Task statement: If a line of the data below contains the string "thuis", copy it into your answer.

Stored entries
┏━━

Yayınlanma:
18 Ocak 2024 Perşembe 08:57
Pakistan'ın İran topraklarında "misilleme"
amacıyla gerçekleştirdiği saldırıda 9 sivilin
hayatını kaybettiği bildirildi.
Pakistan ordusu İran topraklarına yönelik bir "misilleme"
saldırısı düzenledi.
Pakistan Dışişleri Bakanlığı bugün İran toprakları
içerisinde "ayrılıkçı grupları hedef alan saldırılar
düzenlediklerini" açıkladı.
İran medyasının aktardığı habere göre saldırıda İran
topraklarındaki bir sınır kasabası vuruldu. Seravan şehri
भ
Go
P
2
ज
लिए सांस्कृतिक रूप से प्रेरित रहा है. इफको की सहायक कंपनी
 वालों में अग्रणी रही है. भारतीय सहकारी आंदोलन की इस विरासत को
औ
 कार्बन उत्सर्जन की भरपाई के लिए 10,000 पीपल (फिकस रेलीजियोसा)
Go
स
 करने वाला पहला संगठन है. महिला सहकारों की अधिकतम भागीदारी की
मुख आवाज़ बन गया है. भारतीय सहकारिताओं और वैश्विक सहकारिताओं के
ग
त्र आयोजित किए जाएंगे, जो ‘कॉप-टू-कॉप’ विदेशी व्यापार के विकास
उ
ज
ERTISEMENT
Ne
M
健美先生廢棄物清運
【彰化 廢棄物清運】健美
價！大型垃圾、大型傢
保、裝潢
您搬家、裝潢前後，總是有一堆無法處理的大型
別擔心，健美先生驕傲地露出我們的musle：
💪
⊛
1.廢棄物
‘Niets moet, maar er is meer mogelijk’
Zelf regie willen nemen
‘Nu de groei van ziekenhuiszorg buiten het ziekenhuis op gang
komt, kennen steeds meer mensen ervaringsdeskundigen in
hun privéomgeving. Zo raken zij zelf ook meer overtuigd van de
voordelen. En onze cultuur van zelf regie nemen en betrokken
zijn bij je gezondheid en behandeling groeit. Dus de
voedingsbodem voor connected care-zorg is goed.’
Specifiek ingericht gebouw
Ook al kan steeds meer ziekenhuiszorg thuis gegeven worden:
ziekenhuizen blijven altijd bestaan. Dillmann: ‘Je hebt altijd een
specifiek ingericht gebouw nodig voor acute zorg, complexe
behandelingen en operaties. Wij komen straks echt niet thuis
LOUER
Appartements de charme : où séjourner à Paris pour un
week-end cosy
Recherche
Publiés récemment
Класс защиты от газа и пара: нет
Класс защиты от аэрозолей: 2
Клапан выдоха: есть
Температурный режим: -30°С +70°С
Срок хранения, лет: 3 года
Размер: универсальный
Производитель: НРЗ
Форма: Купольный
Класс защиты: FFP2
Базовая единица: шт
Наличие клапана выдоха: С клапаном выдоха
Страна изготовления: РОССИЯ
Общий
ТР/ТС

┗━━

Answer section:
Ook al kan steeds meer ziekenhuiszorg thuis gegeven worden:
behandelingen en operaties. Wij komen straks echt niet thuis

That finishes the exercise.